Top of Records

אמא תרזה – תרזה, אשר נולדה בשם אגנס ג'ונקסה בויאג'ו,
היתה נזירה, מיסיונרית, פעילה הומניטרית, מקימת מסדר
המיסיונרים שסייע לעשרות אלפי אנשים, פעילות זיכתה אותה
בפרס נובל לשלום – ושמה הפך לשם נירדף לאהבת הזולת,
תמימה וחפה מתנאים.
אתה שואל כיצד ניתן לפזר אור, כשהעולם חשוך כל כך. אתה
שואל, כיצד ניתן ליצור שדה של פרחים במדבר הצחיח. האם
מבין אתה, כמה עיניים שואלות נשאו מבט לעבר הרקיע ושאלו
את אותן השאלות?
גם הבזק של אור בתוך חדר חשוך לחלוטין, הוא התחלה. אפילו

Bottom of Records
Top of Records

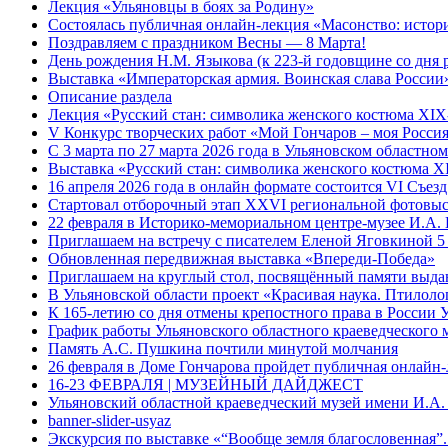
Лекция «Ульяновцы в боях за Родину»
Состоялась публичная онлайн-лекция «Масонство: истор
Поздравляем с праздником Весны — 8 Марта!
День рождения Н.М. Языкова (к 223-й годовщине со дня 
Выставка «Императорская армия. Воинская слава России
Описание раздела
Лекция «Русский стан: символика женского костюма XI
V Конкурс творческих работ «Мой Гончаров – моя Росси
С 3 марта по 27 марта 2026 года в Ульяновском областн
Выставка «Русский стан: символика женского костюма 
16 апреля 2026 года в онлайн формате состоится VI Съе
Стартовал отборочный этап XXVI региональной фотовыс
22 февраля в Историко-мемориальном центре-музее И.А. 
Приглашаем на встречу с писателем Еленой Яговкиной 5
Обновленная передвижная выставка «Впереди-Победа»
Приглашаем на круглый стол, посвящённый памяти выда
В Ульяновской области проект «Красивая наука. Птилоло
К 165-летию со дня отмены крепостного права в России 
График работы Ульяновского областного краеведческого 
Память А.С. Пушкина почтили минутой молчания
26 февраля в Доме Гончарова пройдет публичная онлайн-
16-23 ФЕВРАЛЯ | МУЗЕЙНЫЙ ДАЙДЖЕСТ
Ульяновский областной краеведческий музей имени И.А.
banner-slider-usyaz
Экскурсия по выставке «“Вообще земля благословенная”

Bottom of Records

» Exercise brief: Retype only the lines above between the line with "היתה נזירה, מיסיונרית, פעילה" and the line with "גם הבזק של אור", counting those two lines as well, and keep every character as it is.

» Result of the task:
היתה נזירה, מיסיונרית, פעילה הומניטרית, מקימת מסדר
המיסיונרים שסייע לעשרות אלפי אנשים, פעילות זיכתה אותה
בפרס נובל לשלום – ושמה הפך לשם נירדף לאהבת הזולת,
תמימה וחפה מתנאים.
אתה שואל כיצד ניתן לפזר אור, כשהעולם חשוך כל כך. אתה
שואל, כיצד ניתן ליצור שדה של פרחים במדבר הצחיח. האם
מבין אתה, כמה עיניים שואלות נשאו מבט לעבר הרקיע ושאלו
את אותן השאלות?
גם הבזק של אור בתוך חדר חשוך לחלוטין, הוא התחלה. אפילו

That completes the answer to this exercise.